BEGIN DATA RECORDS

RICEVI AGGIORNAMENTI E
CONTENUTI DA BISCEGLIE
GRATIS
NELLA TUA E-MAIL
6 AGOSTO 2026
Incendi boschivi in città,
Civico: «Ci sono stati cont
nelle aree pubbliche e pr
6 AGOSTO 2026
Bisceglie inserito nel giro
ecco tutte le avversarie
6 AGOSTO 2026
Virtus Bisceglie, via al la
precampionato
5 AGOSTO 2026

END DATA RECORDS
BEGIN DATA RECORDS

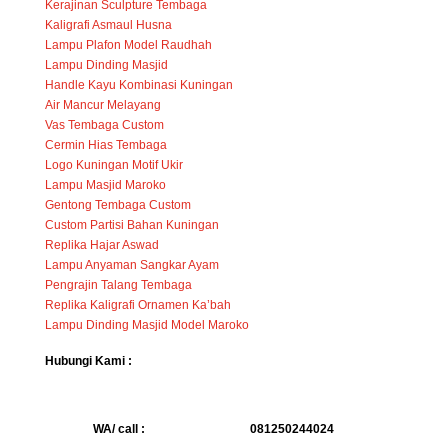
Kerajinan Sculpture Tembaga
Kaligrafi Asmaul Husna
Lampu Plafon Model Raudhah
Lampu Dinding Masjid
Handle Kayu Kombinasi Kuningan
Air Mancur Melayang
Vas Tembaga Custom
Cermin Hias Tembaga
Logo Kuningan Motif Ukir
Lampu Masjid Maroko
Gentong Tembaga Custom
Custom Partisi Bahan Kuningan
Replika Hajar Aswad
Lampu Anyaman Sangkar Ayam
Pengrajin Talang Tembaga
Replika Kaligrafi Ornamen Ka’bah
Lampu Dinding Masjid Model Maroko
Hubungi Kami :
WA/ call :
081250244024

END DATA RECORDS

▶ [DIRECTIONS] Could you retype exactly the lines above, starting at the line that contains "RICEVI AGGIORNAMENTI E" and ending at the line that contains "5 AGOSTO 2026", and nothing more?

▶ [RESPONSE TO THIS TASK]
RICEVI AGGIORNAMENTI E
CONTENUTI DA BISCEGLIE
GRATIS
NELLA TUA E-MAIL
6 AGOSTO 2026
Incendi boschivi in città,
Civico: «Ci sono stati cont
nelle aree pubbliche e pr
6 AGOSTO 2026
Bisceglie inserito nel giro
ecco tutte le avversarie
6 AGOSTO 2026
Virtus Bisceglie, via al la
precampionato
5 AGOSTO 2026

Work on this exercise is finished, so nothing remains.